» What to do
In the records that follow, the lines from the one containing "N°296.4 – Étiquette" to the one containing "arc-en-ciel sur un", inclusive, are to be given again exactly.

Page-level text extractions
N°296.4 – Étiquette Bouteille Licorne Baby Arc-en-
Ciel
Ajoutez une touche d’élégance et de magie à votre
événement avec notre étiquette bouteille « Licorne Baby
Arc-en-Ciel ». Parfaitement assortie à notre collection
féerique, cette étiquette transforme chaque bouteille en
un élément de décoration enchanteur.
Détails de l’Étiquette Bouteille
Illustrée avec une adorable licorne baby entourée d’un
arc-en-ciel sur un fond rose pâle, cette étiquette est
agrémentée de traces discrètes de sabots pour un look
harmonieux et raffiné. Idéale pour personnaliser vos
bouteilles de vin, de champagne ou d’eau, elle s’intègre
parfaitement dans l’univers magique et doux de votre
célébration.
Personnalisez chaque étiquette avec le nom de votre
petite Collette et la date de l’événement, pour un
--
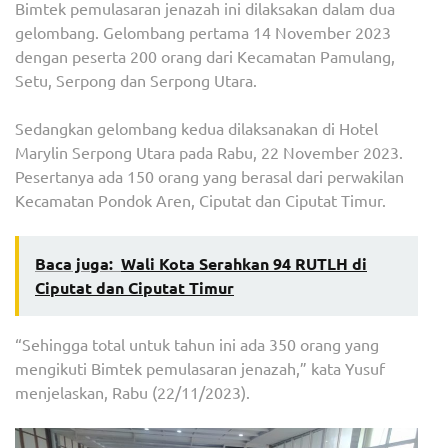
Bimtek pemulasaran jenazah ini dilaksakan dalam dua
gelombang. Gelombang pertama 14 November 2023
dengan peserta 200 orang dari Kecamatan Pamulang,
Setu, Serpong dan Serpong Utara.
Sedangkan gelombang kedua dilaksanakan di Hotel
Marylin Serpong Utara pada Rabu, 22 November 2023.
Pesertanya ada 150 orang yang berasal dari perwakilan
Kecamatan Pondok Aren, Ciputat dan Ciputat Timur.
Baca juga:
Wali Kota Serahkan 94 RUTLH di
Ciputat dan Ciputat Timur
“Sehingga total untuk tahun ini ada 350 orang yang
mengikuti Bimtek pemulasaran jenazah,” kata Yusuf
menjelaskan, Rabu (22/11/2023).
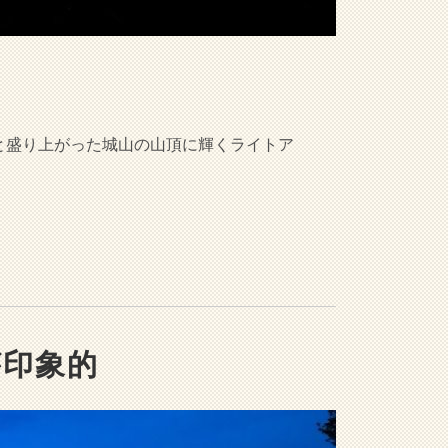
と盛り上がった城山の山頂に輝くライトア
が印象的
---
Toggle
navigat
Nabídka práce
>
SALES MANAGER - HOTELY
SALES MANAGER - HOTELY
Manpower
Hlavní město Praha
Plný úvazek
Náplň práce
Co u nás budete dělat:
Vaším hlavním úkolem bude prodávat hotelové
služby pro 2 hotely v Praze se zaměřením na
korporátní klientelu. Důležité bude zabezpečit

» Result
N°296.4 – Étiquette Bouteille Licorne Baby Arc-en-
Ciel
Ajoutez une touche d’élégance et de magie à votre
événement avec notre étiquette bouteille « Licorne Baby
Arc-en-Ciel ». Parfaitement assortie à notre collection
féerique, cette étiquette transforme chaque bouteille en
un élément de décoration enchanteur.
Détails de l’Étiquette Bouteille
Illustrée avec une adorable licorne baby entourée d’un
arc-en-ciel sur un fond rose pâle, cette étiquette est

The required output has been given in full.